How I Work: Eleanor Pinfield, Art on the Underground

As Head of Art on the Underground, Eleanor Pinfield works with leading contemporary artists to change the way we experience tube stations. Here she talks to CR about her process, and the joys and challenges of the job

Art on the Underground was born out of a project to put art on a disused platform at Gloucester Road station. Since then, it has commissioned 350 artists to create a wide range of works – from large-scale installations at Gloucester Road tube station to huge photomontages and murals at Brixton and Southwark. It also commissions artists to create images for the cover of TfL’s pocket tube map and posters which can be found across the Underground. The initiative has a focus on temporary projects and over the past few years, has commissioned some ambitious pieces touching on female identity, representation and the refugee crisis. As Head of Art on the Underground, Eleanor Pinfield is responsible for overseeing these projects and bringing artists’ ideas to life. Here, she talks to CR about the challenges of working underground, the key to a good artist-curator relationship and the changing nature of public art.

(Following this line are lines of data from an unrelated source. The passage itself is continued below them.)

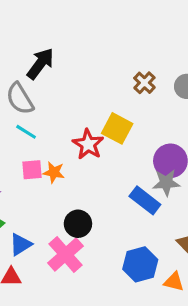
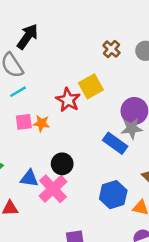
yellow square: (117, 128) -> (91, 86), turned 35
cyan line: (26, 132) -> (18, 92), turned -60
blue triangle: (21, 244) -> (29, 178), moved, turned 42

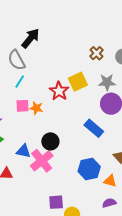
cyan line: (18, 92) -> (20, 81), turned -32
gray star: (132, 128) -> (107, 82), moved

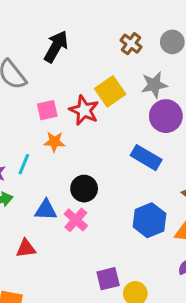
black arrow: (31, 38) -> (56, 46), moved
cyan line: (20, 81) -> (24, 164), moved
pink square: (23, 106) -> (47, 110), moved
pink cross: (42, 161) -> (76, 220), size x0.7

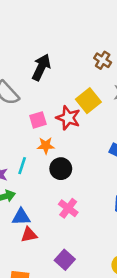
black circle: (84, 189) -> (61, 169), moved
blue triangle: (46, 210) -> (21, 217), moved
purple square: (108, 279) -> (65, 260), moved, turned -30

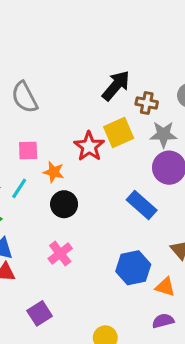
brown cross: (103, 60) -> (147, 103), moved, turned -36
black arrow: (41, 67) -> (116, 86), moved
pink square: (38, 120) -> (28, 151), moved

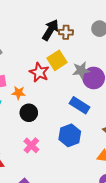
brown cross: (147, 103) -> (66, 32), moved
gray star: (163, 134) -> (81, 70), moved
blue hexagon: (133, 268) -> (70, 135), moved

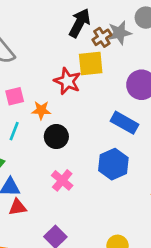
brown cross: (66, 32) -> (102, 37), moved, turned -32
yellow square: (57, 60) -> (91, 63), turned 30
gray star: (81, 70) -> (120, 33), moved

Deciding where art should appear We’d love to have work in every station, but that’s not possible, so we have to pick our sites. We tend to think about places where we’ve got amazing sight lines, where work can really engage with the context of its surroundings and where you have a lot of people travelling through. Gloucester Road is great, because it’s a disused platform, so you can play with three dimensions, and Brixton is interesting because it’s this real South London hub with 17 million people passing through each year. We’ve been doing a series of works there which look at the idea of muralism, so thinking about the context of the wider area around Brixton, where a lot of murals were commissioned in the 1980s by Lambeth Council and the Greater London Council, and considering: what does muralism mean now? When you work again and again at a site, it gives you a chance to come at things from lots of different angles.